Primero que todo, el artículo 162 establece que “la organización institucional de las regiones autónomas se compone del Gobernador o Gobernadora Regional y de la Asamblea Regional”. A su vez, el artículo 163 señala que “El Gobierno Regional es el órgano ejecutivo de la Región Autónoma, el que estará dirigido por una Gobernadora o Gobernador Regional”. Existe una contradicción entre ambas normas, ya que mientras la primera hace referencia al Gobernador Regional como uno de los dos órganos que conforman la región autónoma, la segunda le asigna dicho protagonismo al Gobierno Regional. Es muy probable que la intención de la Convención haya sido consagrar que las regiones autónomas están conformadas por un órgano ejecutivo llamado Gobierno Regional -compuesto por un Gobernador Regional y su equipo- y un órgano de representación llamado Asamblea Regional. Pero, entonces, la redacción de estos artículos debió ser distinta.

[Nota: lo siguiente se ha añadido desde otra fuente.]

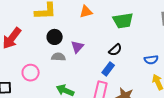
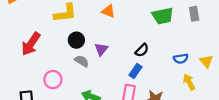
orange triangle: (86, 12) -> (108, 11), turned 40
green trapezoid: (123, 21) -> (163, 16), moved
gray semicircle: (58, 57) -> (82, 61), turned 32

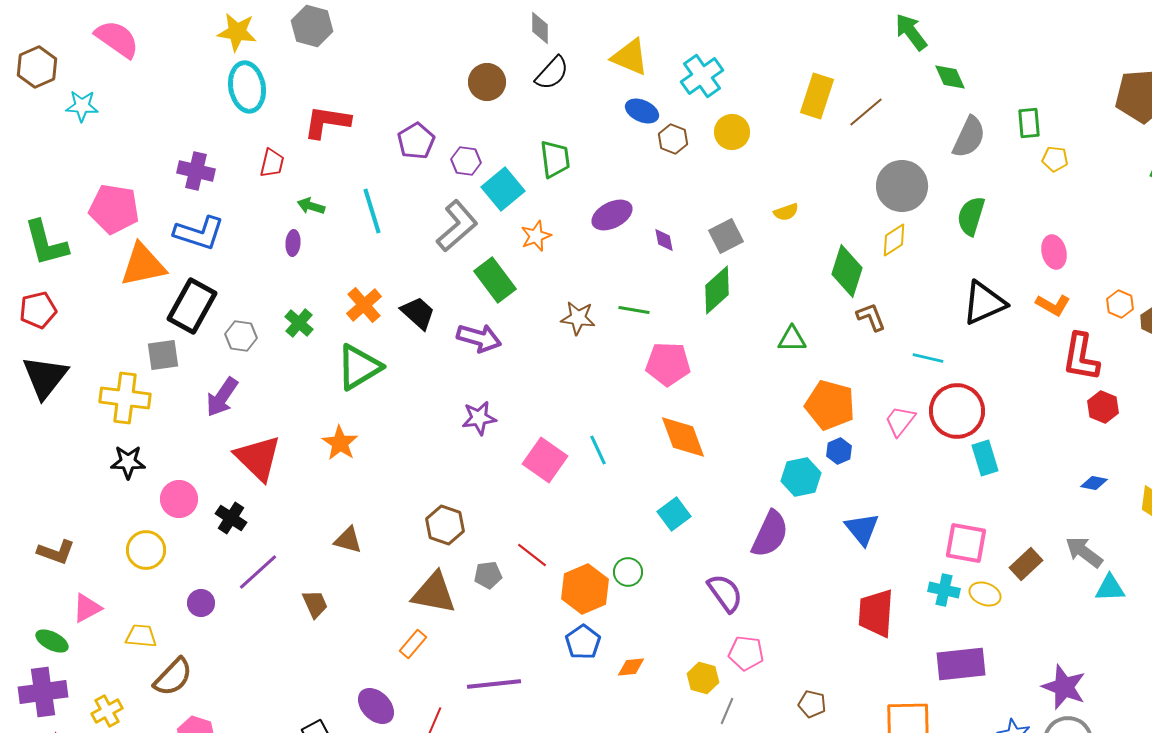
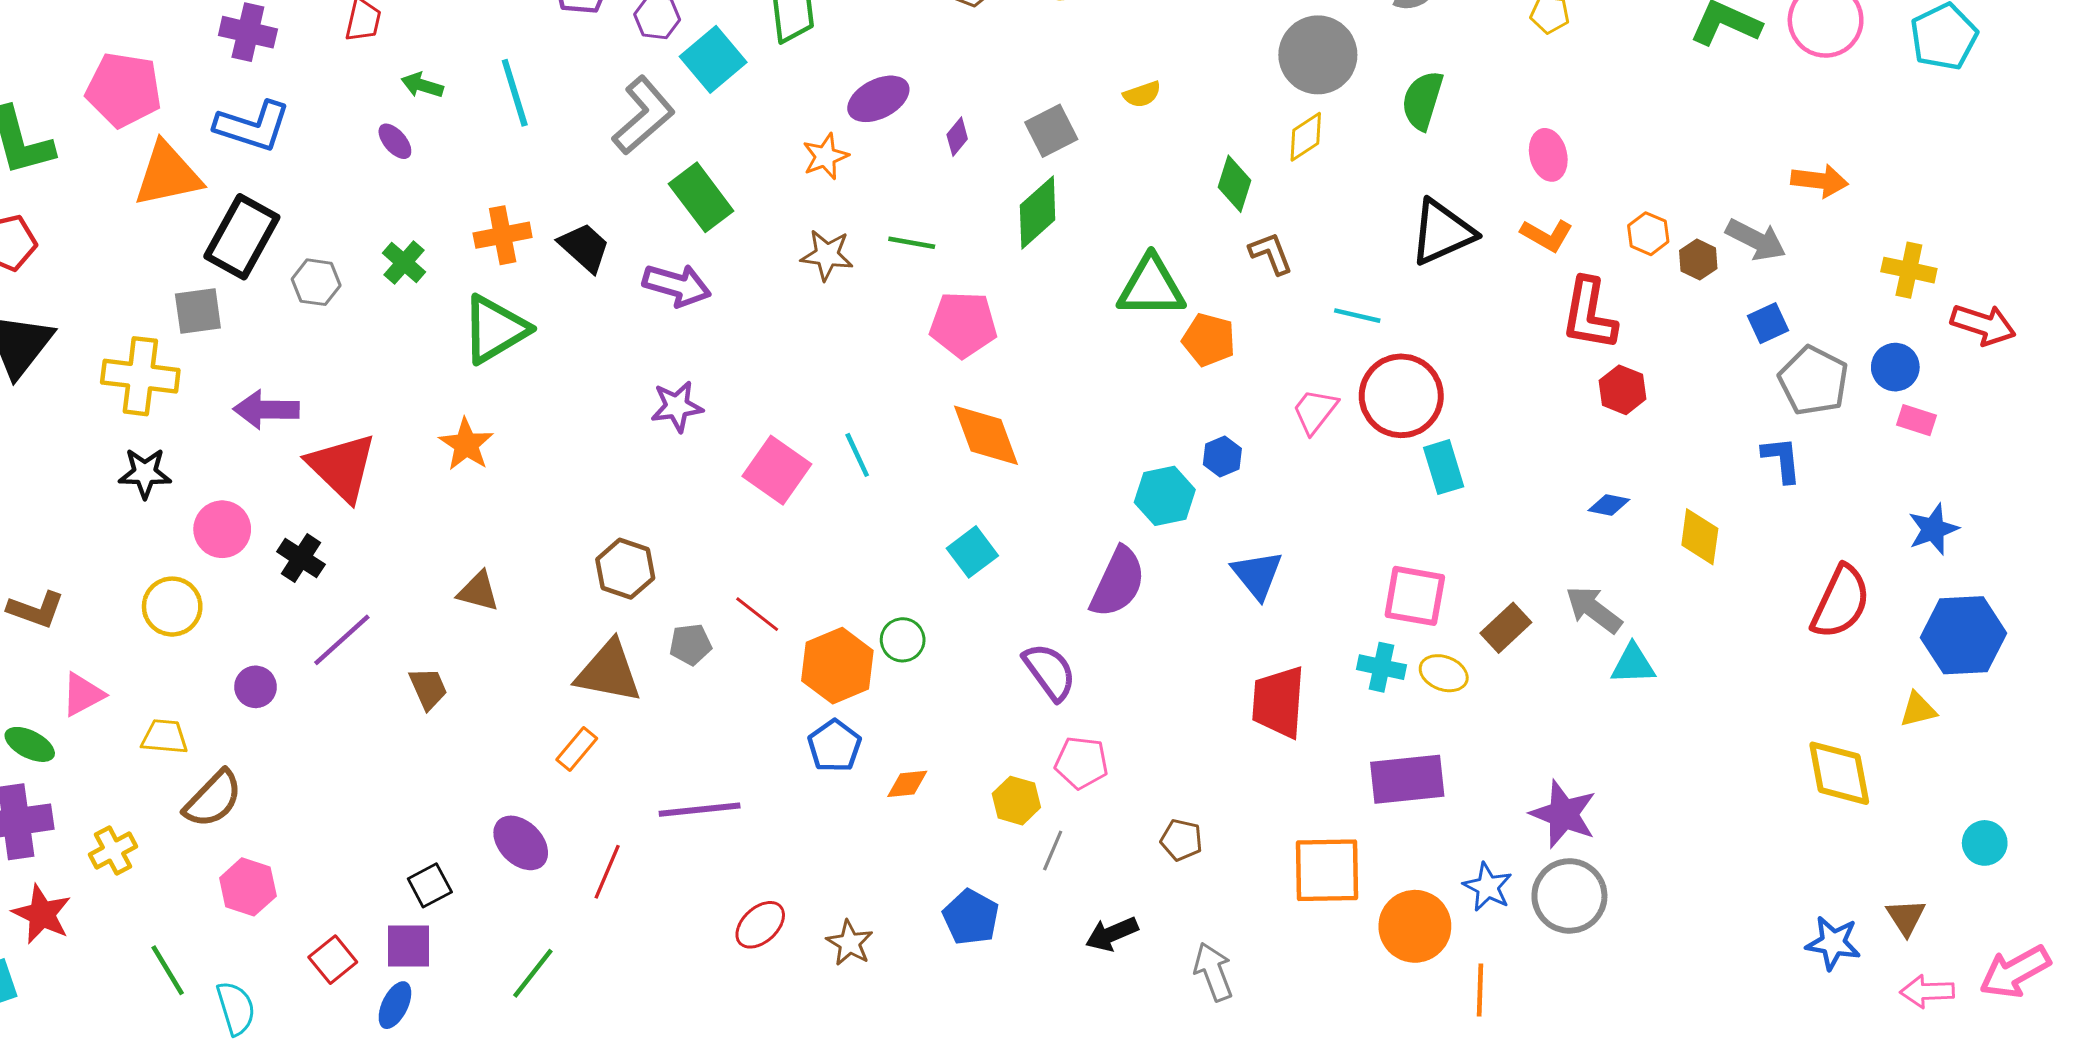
orange star: (536, 236) -> (825, 156), moved
purple diamond: (664, 240) -> (957, 137), turned 50
purple ellipse: (293, 243) -> (395, 141), turned -45
green diamond: (847, 271) -> (1235, 184), size x0.7
orange cross: (364, 305) -> (503, 235), turned 30
green triangle: (792, 339) -> (1151, 287), size x1.6
purple arrow: (222, 397) -> (266, 410), moved, turned 57
orange pentagon: (830, 405) -> (1209, 340), moved, size x0.7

En segundo lugar, se puede apreciar una incoherencia en la organización de las regiones autónomas en relación a la de las comunas autónomas. En efecto, la propuesta no se refiere al Gobierno Regional como un órgano compuesto por un Gobernador Regional y una Asamblea Regional. Por el contrario, se considera al Gobierno Regional y a la Asamblea Regional como órganos independientes. Para graficar el punto, es como si a nivel local el texto dijera que la municipalidad ya no comprende al concejo comunal, de modo tal que en lo sucesivo cualquier referencia a la municipalidad no comprometería al concejo comunal. Esta innovación en la estructura regional no solo denota una incoherencia entre ambos niveles -regional y local-, sino que también puede traer problemas de coordinación, además de la necesidad de reformar todas las normas que hacen referencia al Gobierno Regional, para así ajustarlas al nuevo esquema. 

Por último, en la propuesta constitucional queda pendiente la definición por el gobierno interior de las regiones autónomas, puesto que se omite cualquier referencia a un delegado presidencial regional. En otras palabras, ¿quién coordinará y fiscalizará los servicios públicos centralizados que operen en la región? El silencio de la Convención sobre este punto resulta inquietante.

Aún es pronto para prever con exactitud el tipo de tensiones que generará la nueva estructura territorial. Sin embargo, es evidente que el Estado Regional propuesto contiene desajustes en su organización político-administrativa que serán caldo de cultivo para eventuales conflictos de competencias. Algunos problemas aquí planteados aún pueden ser subsanados por la Comisión de Armonización, aunque otros seguramente demandarán un mayor esfuerzo político.